PySpark Select Nested struct Columns

Using the PySpark select() and selectExpr() transformations, one can select the nested struct columns from the DataFrame. When working with semi-structured files like JSON or structured files like Avro, Parquet, or ORC, we often have to deal with complex nested structures.

Advertisements

When you read these files into DataFrame, all nested structure elements are converted into struct type StructType. Read Understand PySpark StructType for a better understanding of StructType.

Nested columns in PySpark refer to columns that contain complex data types such as StructType, ArrayType, MapType, or combinations thereof. These complex data types allow you to represent structured or nested data within a single DataFrame column.

When dealing with a struct (StructType) column in a PySpark DataFrame, you should use a specific column qualifier to access the nested struct columns.

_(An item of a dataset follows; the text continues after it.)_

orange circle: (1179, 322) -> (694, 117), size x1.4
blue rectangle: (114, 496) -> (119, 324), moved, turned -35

Related Articles: Flatten Nested Struct Columns

To explain this scenario with an example, create a DataFrame with a nested column.

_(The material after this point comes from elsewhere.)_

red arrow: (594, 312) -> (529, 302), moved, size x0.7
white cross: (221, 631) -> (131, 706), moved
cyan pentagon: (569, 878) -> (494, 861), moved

from pyspark.sql import SparkSession
from pyspark.sql.types import StructType,StructField, StringType        

spark = SparkSession.builder.appName('SparkByExamples.com').getOrCreate()

# Data
data = [
        (("James",None,"Smith"),"OH","M"),
        (("Anna","Rose",""),"NY","F"),
        (("Julia","","Williams"),"OH","F"),
        (("Maria","Anne","Jones"),"NY","M"),
        (("Jen","Mary","Brown"),"NY","M"),
        (("Mike","Mary","Williams"),"OH","M")
        ]

# Schema
schema = StructType([
    StructField('name', StructType([
         StructField('firstname', StringType(), True),
         StructField('middlename', StringType(), True),
         StructField('lastname', StringType(), True)
         ])),
     StructField('state', StringType(), True),
     StructField('gender', StringType(), True)
     ])

# Create DataFrame
df2 = spark.createDataFrame(data = data, schema = schema)
df2.printSchema()
df2.show(truncate=False) # shows all columns

In the above example, the column name is a struct type, which is a nested column that has child columns firstname, middlename, and lastname.


# Output:
root
 |-- name: struct (nullable = true)
 |    |-- firstname: string (nullable = true)
 |    |-- middlename: string (nullable = true)
 |    |-- lastname: string (nullable = true)
 |-- state: string (nullable = true)
 |-- gender: string (nullable = true)

+----------------------+-----+------+
|name                  |state|gender|
+----------------------+-----+------+
|[James,, Smith]       |OH   |M     |
|[Anna, Rose, ]        |NY   |F     |
|[Julia, , Williams]   |OH   |F     |
|[Maria, Anne, Jones]  |NY   |M     |
|[Jen, Mary, Brown]    |NY   |M     |
|[Mike, Mary, Williams]|OH   |M     |
+----------------------+-----+------+

Now, using the select(), select the struct column and see what it returns.


# Select struct type
df2.select("name").show()

This returns the nested column name as is. PySpark may truncate long nested columns in the output. To display nested columns without truncation, you can pass the truncate=False parameter to the show() method.


# Output:
+----------------------+
|name                  |
+----------------------+
|[James,, Smith]       |
|[Anna, Rose, ]        |
|[Julia, , Williams]   |
|[Maria, Anne, Jones]  |
|[Jen, Mary, Brown]    |
|[Mike, Mary, Williams]|
+----------------------+

To select nested columns in PySpark DataFrame, you can use the dot notation or the select() method with the appropriate column qualifier.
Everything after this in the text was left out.